Supplied information
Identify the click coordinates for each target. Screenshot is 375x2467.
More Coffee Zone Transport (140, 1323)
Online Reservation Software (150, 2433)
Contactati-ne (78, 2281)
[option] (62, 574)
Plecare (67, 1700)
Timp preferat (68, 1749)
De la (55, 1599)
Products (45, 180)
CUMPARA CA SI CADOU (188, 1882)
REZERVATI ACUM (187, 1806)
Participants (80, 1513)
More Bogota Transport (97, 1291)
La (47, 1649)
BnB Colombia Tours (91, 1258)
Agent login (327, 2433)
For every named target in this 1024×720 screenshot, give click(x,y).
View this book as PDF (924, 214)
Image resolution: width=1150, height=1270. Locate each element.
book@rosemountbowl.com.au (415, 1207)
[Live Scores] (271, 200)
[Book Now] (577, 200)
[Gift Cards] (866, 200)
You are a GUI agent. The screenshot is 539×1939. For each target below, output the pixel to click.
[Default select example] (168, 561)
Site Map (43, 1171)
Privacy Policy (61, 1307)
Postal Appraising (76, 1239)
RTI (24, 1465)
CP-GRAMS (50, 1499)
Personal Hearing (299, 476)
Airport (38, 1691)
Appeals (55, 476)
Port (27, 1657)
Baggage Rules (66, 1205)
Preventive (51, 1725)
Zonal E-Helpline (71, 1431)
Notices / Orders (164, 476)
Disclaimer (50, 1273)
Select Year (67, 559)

Exercise brief
Count the lines in the entries that hold the word "this", and give nothing but the total.

Answer box
2